Lawyer Conflicts Fights — Client Contract Versus Conflict, DQ on the Menu

Appeals Court Says ‘Gentleman’s Agreement’ Between Law Firm and Client Does Not Outweigh Contract” —

  • “The New Jersey Appellate Division has rejected Basil Law Group’s claim that it is due $400,000 in fees and additional work promised in a ‘gentleman’s agreement’ with Noah Bank, after the bank’s CEO stepped down amid criminal charges.”
  • “Shin asked Basil to reduce the fixed fee balance of $550,000 in exchange for a $250,000 fee, an oral promise the firm would remain primary counsel for all litigation matters, and a promise the board would pay the firm to perform in an advisory capacity. The agreement was only verbal, which Basil claimed in a deposition was at Shin’s request. Basil stated that Shin said that he would pay off the additional $400,000 but could not put it in writing, according to the opinion.”
  • “In what Shin called ‘a gentleman’s agreement’ during his deposition, Noah would not have to pay the full agreement price of $650,000 in exchange for providing additional legal work, the opinion said. He also admitted to stating that he would pay the $400,000 if ‘he were able to do so’ or if there was ‘a merger transaction in which everybody hit the lottery.'”
  • “Noah’s chairman of the board, Edwin Lloyd, asked Basil to conduct an internal investigation into the criminal allegations to protect Noah’s interests.
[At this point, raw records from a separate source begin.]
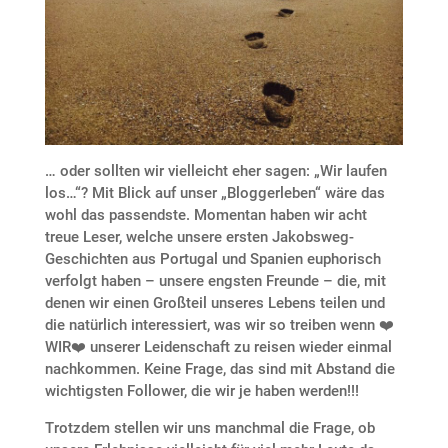
… oder sollten wir vielleicht eher sagen: „Wir laufen
los…“? Mit Blick auf unser „Bloggerleben“ wäre das
wohl das passendste. Momentan haben wir acht
treue Leser, welche unsere ersten Jakobsweg-
Geschichten aus Portugal und Spanien euphorisch
verfolgt haben – unsere engsten Freunde – die, mit
denen wir einen Großteil unseres Lebens teilen und
die natürlich interessiert, was wir so treiben wenn ❤️
WIR❤️ unserer Leidenschaft zu reisen wieder einmal
nachkommen. Keine Frage, das sind mit Abstand die
wichtigsten Follower, die wir je haben werden!!!
Trotzdem stellen wir uns manchmal die Frage, ob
However, James learned that Basil was also assisting Shin with his criminal defense. Basil requested and received a waiver of conflict from James to proceed with Shin’s representation, according to the opinion.”
  • “After consulting with outside counsel, James recommended Noah terminate Basil’s services for the company citing a conflict of interest. Basil was terminated from all pending litigation and future work. In a discussion with the board, all were in agreement that a conflict existed. However, Lloyd testified that Noah terminated Basil because of cost and because the services were no longer needed, the opinion said.”
  • “In August 2019, Basil attempted to collect the additional $400,000 in fees and asserted that Noah’s reason for terminating the firm was strategic and demanded payment within 30 days. The bill went unpaid and Basil brought this action in Bergen County Superior Court. The trial court found ‘no ambiguity’ in the 2019 contract and therefore concluded that there was no breach of contract, according to the appeals court’s opinion.”
  • “On the final claim regarding termination of Basil’s services by Noah, the trial court found nothing that indicated ‘malice or ill motive.’ James received advice from counsel that indicated a conflict existed and the board no longer felt satisfied with Basil’s services once he represented Shin in the criminal matter.”
  • “‘Basil conceded defendant could terminate plaintiff under the oral agreement if defendant became dissatisfied with plaintiff’s representation,’ the appeals court said. ‘Therefore, defendant did not breach the implied covenant in terminating plaintiff’s services. We see no reason to disturb the court’s order finding no breach of the covenant of good faith and fair dealing.'”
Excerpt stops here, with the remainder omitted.